### Exercise requirements
In the records below, find the lines that include the string "математике" and report how many there are, nothing else.

### Data for processing
--
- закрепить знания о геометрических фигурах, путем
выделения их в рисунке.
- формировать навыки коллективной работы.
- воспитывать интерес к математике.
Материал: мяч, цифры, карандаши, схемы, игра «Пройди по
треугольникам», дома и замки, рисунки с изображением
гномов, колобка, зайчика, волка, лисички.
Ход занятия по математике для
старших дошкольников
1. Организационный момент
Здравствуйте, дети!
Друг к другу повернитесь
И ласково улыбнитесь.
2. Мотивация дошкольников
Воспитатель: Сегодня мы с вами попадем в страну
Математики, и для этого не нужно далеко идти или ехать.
--
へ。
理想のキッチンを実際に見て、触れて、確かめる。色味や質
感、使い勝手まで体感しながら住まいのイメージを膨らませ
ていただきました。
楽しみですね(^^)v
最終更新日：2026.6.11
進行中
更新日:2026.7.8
--
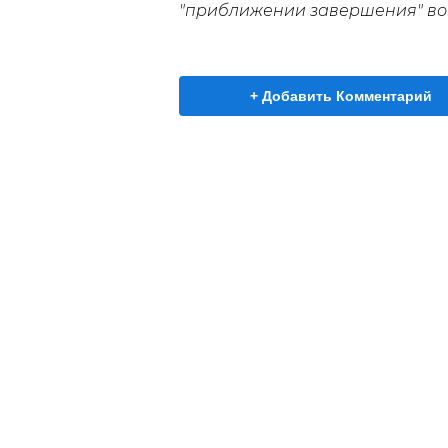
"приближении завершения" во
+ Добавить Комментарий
--
### Response for this exercise
2